1978

Bagger 288

When digging for coal there are two kinds of mines: underground and surface. When working a surface mine, the mindset is pretty simple: scoop the coal up and ship it to a customer by rail or barge.

What if engineers want to create the biggest, fastest digging machine possible? That would be the Bagger 288, also known as a bucket wheel excavator, built by the German company Krupp beginning in 1978.

This machine is so immense that it nearly defies imagination. The digging end of it is a wheel 70 feet (21 meters) in diameter with 20 excavator scoops lining the wheel. To dig, this wheel spins. The buckets on the forward end of the wheel scoop up coal. When a scoop rotates to the top of the wheel, the coal falls out the open back of the scoop onto a conveyor. Since each scoop holds something like 15 cubic meters of material, and a scoop dumps its load every few seconds, the machine can easily move 100,000 cubic meters or more of coal in a day.
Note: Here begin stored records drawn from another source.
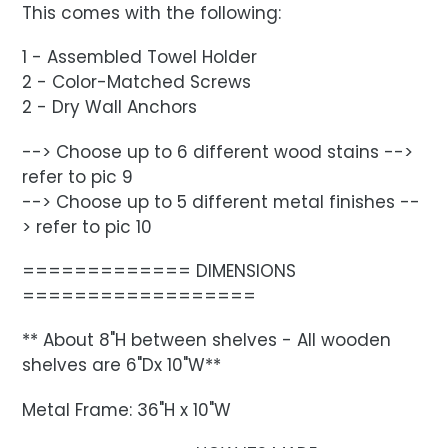
This comes with the following:
1 - Assembled Towel Holder
2 - Color-Matched Screws
2 - Dry Wall Anchors
--> Choose up to 6 different wood stains -->
refer to pic 9
--> Choose up to 5 different metal finishes --
> refer to pic 10
============= DIMENSIONS
==================
** About 8"H between shelves - All wooden
shelves are 6"Dx 10"W**
Metal Frame: 36"H x 10"W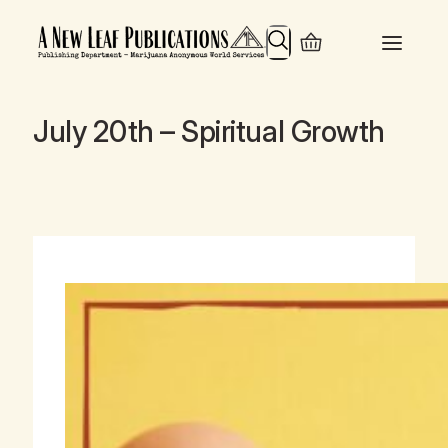
Search
July 20th – Spiritual Growth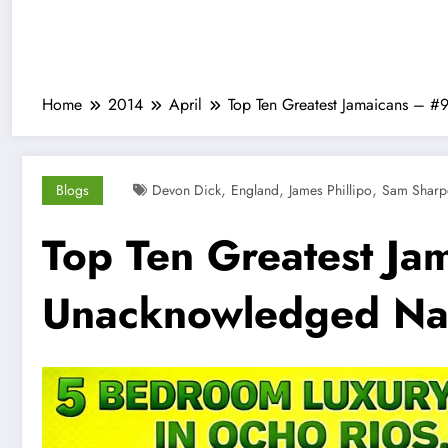
Home
2014
April
Top Ten Greatest Jamaicans – 
,
,
,
Blogs
Devon Dick
England
James Phillipo
Sam Sharpe
Top Ten Greatest Ja
Unacknowledged Nat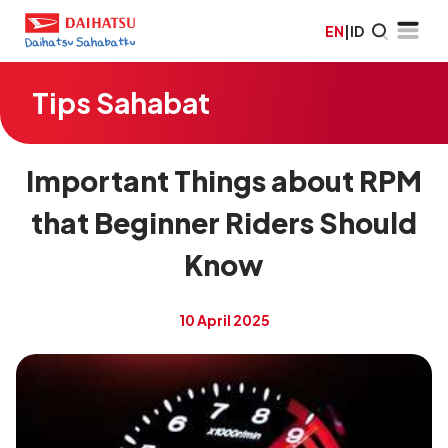
EN
|
ID
Tips Sahabat
Important Things about RPM
that Beginner Riders Should
Know
10 April 2025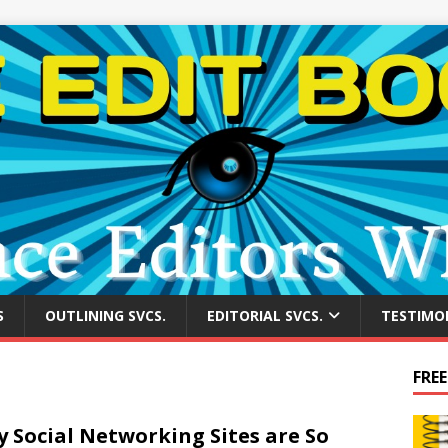
S
OUTLINING SVCS.
EDITORIAL SVCS.
TESTIMO
FREE
 Social Networking Sites are So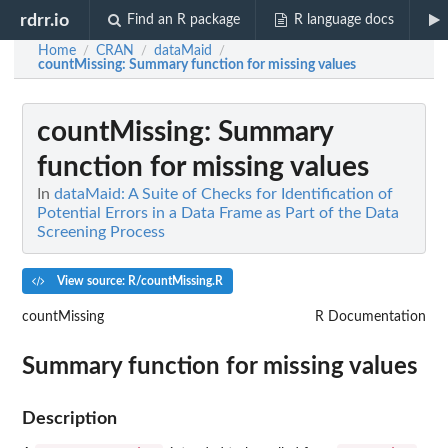
rdrr.io
Find an R package
R language docs
Home
CRAN
dataMaid
/
/
/
countMissing
: Summary function for missing values
countMissing
: Summary
function for missing values
In
dataMaid: A Suite of Checks for Identification of
Potential Errors in a Data Frame as Part of the Data
Screening Process
View source: R/countMissing.R
countMissing
R Documentation
Summary function for missing values
Description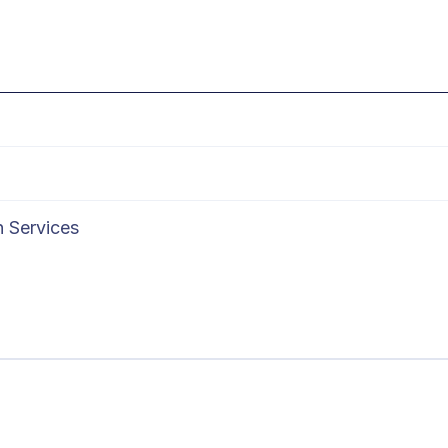
n Services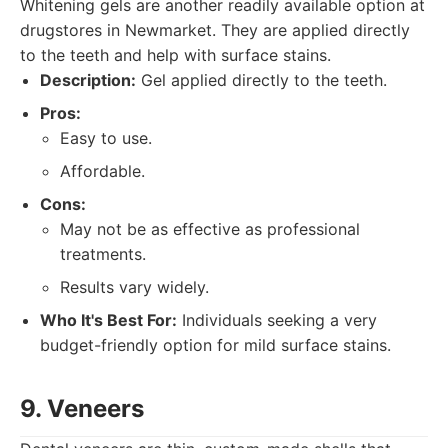
Whitening gels are another readily available option at
drugstores in Newmarket. They are applied directly
to the teeth and help with surface stains.
Description:
Gel applied directly to the teeth.
Pros:
Easy to use.
Affordable.
Cons:
May not be as effective as professional
treatments.
Results vary widely.
Who It's Best For:
Individuals seeking a very
budget-friendly option for mild surface stains.
9. Veneers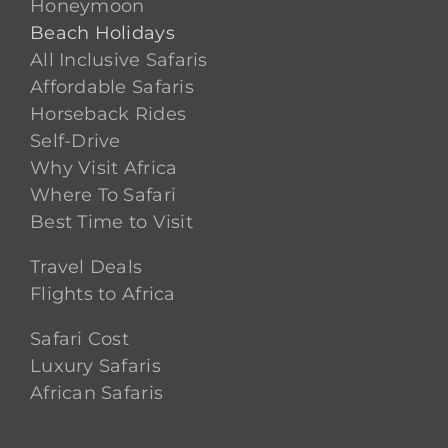
Honeymoon
Beach Holidays
All Inclusive Safaris
Affordable Safaris
Horseback Rides
Self-Drive
Why Visit Africa
Where To Safari
Best Time to Visit
Travel Deals
Flights to Africa
Safari Cost
Luxury Safaris
African Safaris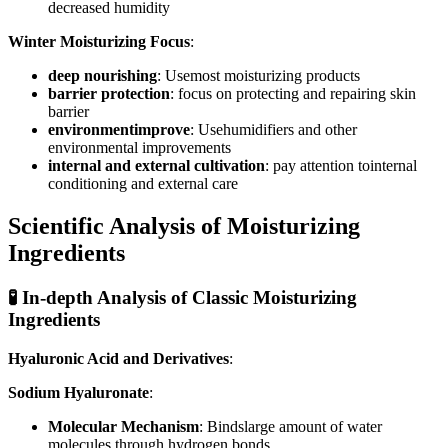
decreased humidity
Winter Moisturizing Focus
:
deep nourishing
: Usemost moisturizing products
barrier protection
: focus on protecting and repairing skin
barrier
environmentimprove
: Usehumidifiers and other
environmental improvements
internal and external cultivation
: pay attention tointernal
conditioning and external care
Scientific Analysis of Moisturizing
Ingredients
🧪 In-depth Analysis of Classic Moisturizing
Ingredients
Hyaluronic Acid and Derivatives
:
Sodium Hyaluronate
:
Molecular Mechanism
: Bindslarge amount of water
molecules through hydrogen bonds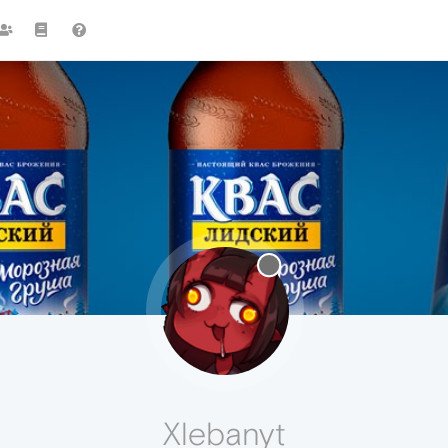
Xlebanyt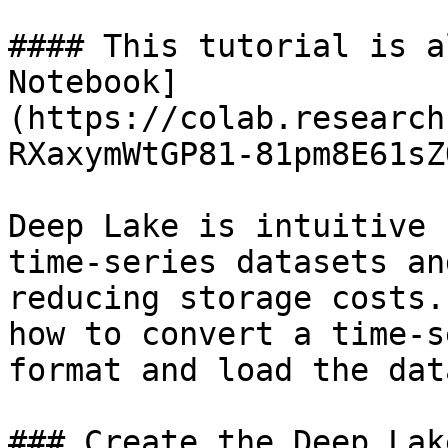
#### This tutorial is a
Notebook]
(https://colab.research
RXaxymWtGP81-81pm8E61sZ
Deep Lake is intuitive 
time-series datasets an
reducing storage costs.
how to convert a time-s
format and load the dat
### Create the Deep Lak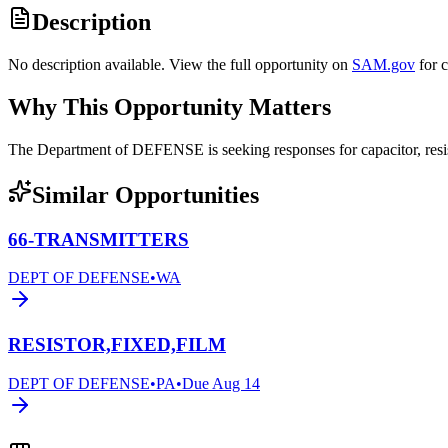
Description
No description available. View the full opportunity on
SAM.gov
for 
Why This Opportunity Matters
The Department of DEFENSE is seeking responses for capacitor, res
Similar Opportunities
66-TRANSMITTERS
DEPT OF DEFENSE
•
WA
RESISTOR,FIXED,FILM
DEPT OF DEFENSE
•
PA
•
Due
Aug 14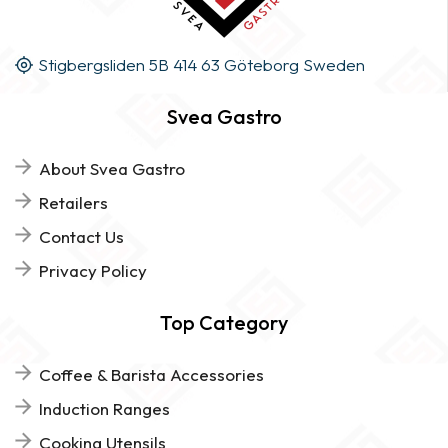
Stigbergsliden 5B 414 63 Göteborg Sweden
Svea Gastro
About Svea Gastro
Retailers
Contact Us
Privacy Policy
Top Category
Coffee & Barista Accessories
Induction Ranges
Cooking Utensils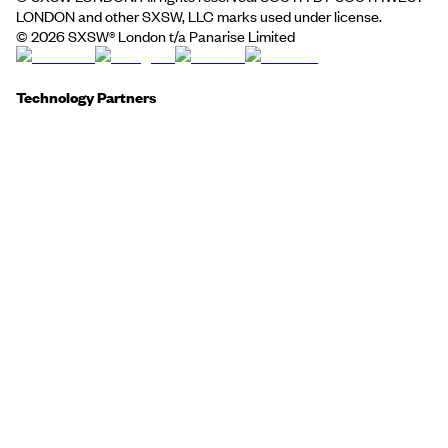
LONDON and other SXSW, LLC marks used under license.
©
2026
SXSW® London t/a Panarise Limited
Technology Partners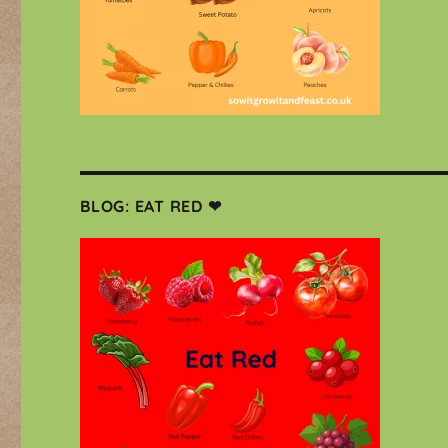
BLOG: EAT RED ❤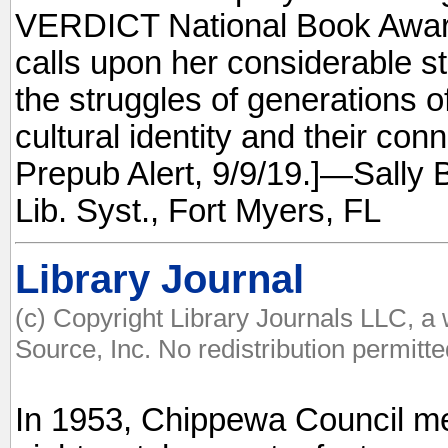
VERDICT National Book Award
calls upon her considerable sto
the struggles of generations of
cultural identity and their con
Prepub Alert, 9/9/19.]—Sally B
Lib. Syst., Fort Myers, FL
Library Journal
(c) Copyright Library Journals LLC, a
Source, Inc. No redistribution permitte
In 1953, Chippewa Council 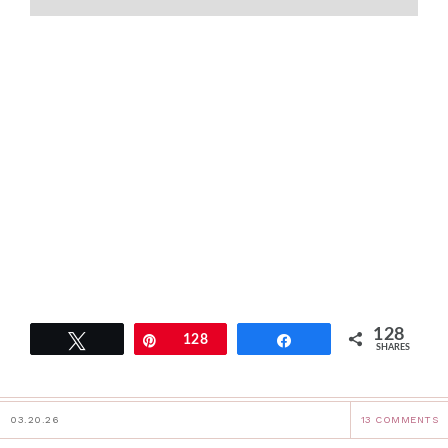
128
Tweet
Pin
128
Share
SHARES
03.20.26
13 COMMENTS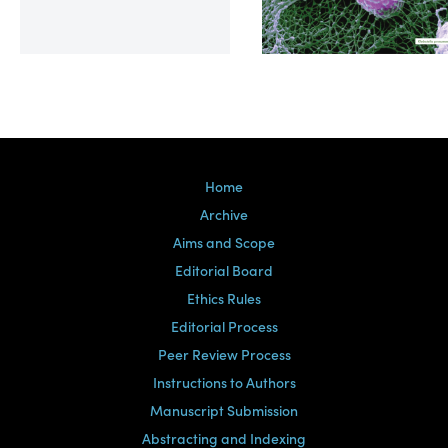
Volume 39, Issue 2
Home
Archive
Aims and Scope
Editorial Board
Ethics Rules
Editorial Process
Peer Review Process
Instructions to Authors
Manuscript Submission
Abstracting and Indexing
The machine has three parts. The top part consists of the bucket wheel, its motor, part of the conveyor, the operator’s cab, and the crane-like superstructure that supports it. The superstructure can move the bucket wheel up and down, and it sits on a turntable so it can rotate left and right. This structure is 310 feet (95 meters) tall and resembles a cable-stayed bridge like the Golden Gate Bridge. The second part is the rear conveyor belt and the truss structure that supports it. Together with the bucket-wheel extension, this creates a vehicle over 700 feet (210 meters) long. The third part is a set of 12 very wide caterpillar treads so the machine can move around.

This machine needs somewhat more than 20,000 horsepower (16 megawatts) to operate. It gets that power from electric motors, so it uses the world’s biggest extension cord to operate.

Could engineers make something bigger? That is difficult to imagine, because if they did it could no longer move. And the nature of the mine is that the machine has to move forward as it digs. This is about as big as moving land machines can get.

SEE ALSO Transcontinental Railroad (1869), Golden Gate Bridge (1937), Light Water Reactor (1946), Seawise Giant Supertanker (1979).

Bucket-wheel excavators 288 and 258 in Garzweiler surface mine.